AdGuard on the Raspberry PI
How to Install AdGuard Home on a Raspberry Pi
1. SSH into your Raspberry Pi. When you SSH in, run the commands below. These commands will get the latest version of AdGuard Home, extract the archive and silently install it. The install file is found on the official AdGuard Home github page.
wget https://static.adguard.com/adguardhome/release/AdGuardHome_linux_arm.tar.gz
sudo tar xvf AdGuardHome_linux_arm.tar.gz
cd AdGuardHome
sudo ./AdGuardHome -s install
That’s it! Access AdGuard Home using the IP address of your Raspberry Pi and port 3000.
http://[IP_ADDRESS]:3000
Here you can make an administration account to administer the AdGuard and where you can add or delete blocking repositories.
The raspberry PI needs an static IP address. You can set that in the FritzBox router easily.
Then you need to set the DNS servers. On the fritzbox there are two pages where you need to do that.
Internet --> Toegangsgegevens
on this page enter the IP address of your raspberry PI in both IPv4 and IPv6 The servers and the alternative server are the same on IPv4 and on IPv6.
Thuisnetwerk --> Netwerk --> IP adressen --> IPv4 instellingen
On this page enter the IPv4 adress of the raspberry PI at "Lokale DNS server"
Thuisnetwerk --> Netwerk --> IP adressen --> IPv6 instellingen
On these page you enter at "lokale DNS server in thuisnetwerk the IPv6 address of the raspberry PI.
These pages determine the DNS servers adresses the router is pushing to connected devices.

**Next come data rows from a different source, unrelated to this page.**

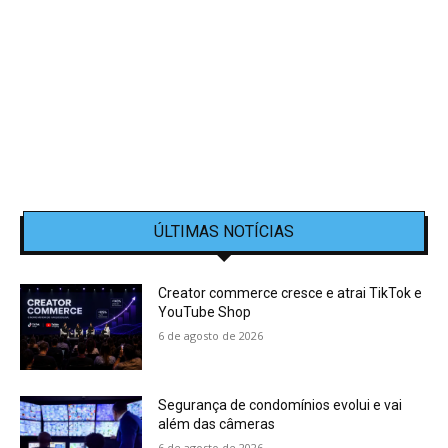
ÚLTIMAS NOTÍCIAS
Creator commerce cresce e atrai TikTok e
YouTube Shop
6 de agosto de 2026
Segurança de condomínios evolui e vai
além das câmeras
6 de agosto de 2026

Sometimes you need to recvonnect a device in order to get the connection data working.
Updating the AdGuard
Sometimes AdGuard needs to be updated. It is easy from a terminal on the raspberry PI itself.

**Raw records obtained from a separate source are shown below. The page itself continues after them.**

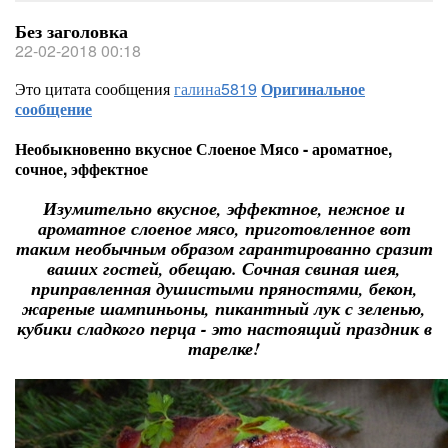
Без заголовка
22-02-2018 00:18
Это цитата сообщения
галина5819
Оригинальное
сообщение
Необыкновенно вкусное Слоеное Мясо - ароматное,
сочное, эффектное
Изумительно вкусное, эффектное, нежное и
ароматное слоеное мясо, приготовленное вот
таким необычным образом гарантированно сразит
ваших гостей, обещаю. Сочная свиная шея,
приправленная душистыми пряностями, бекон,
жареные шампиньоны, пикантный лук с зеленью,
кубики сладкого перца - это настоящий праздник в
тарелке!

First logon to the Raspberry PI. Then download the newest release of AdGuard from this site:
https://github.com/AdguardTeam/AdGuardHome/releases
For the Raspberry PI 4 I use
AdGuardHome_linux_arm64.tar.gz
Download the new AdGuard Home package from the releases page. If you want to perform this step from the command line:
curl -L -S -o '~/Downloads/AdGuardHome_linux_arm64.tar.gz' -s\ 'https://static.adguard.com/adguardhome/release/AdGuardHome_linux_arm64.tar.gz'
Untar it in ~/Downloads
Navigate to the directory where AdGuard Home was installed. On most Unix systems the default directory is /opt/AdGuardHome
Stop AdGuard Home:
sudo ./AdGuardHome -s stop
Now your DNS servers is offline and you cant visit any website anymore till your DNS server is running again. If something goes wrong, login into your router and restore the DNS server of your Internet Service provider to be able to visit websites again.
Backup your data. That is, your configuration file and the data directory (AdGuardHome.yaml and data/ by default). For example, to backup your data to a new directory called ~/my-agh-backup:
mkdir -p ~/my-adguardhome-backup
cp -r ./AdGuardHome.yaml ./data ~/my-adguardhome-backup/
(Add ./leases.db if it is present.)
Unpack the AdGuard Home archive to a temporary directory. For example, if you downloaded the archive to your ~/Downloads directory and want to unpack it to /tmp/:
tar -C /tmp/ -f ~/Downloads/AdGuardHome_linux_amd64.tar.gz -x -v -z
Replace the old AdGuard Home executable file with the new one. On most Unix systems the command would look something like:
sudo cp /tmp/AdGuardHome/AdGuardHome /opt/AdGuardHome/AdGuardHome
You can now remove the temporary directory.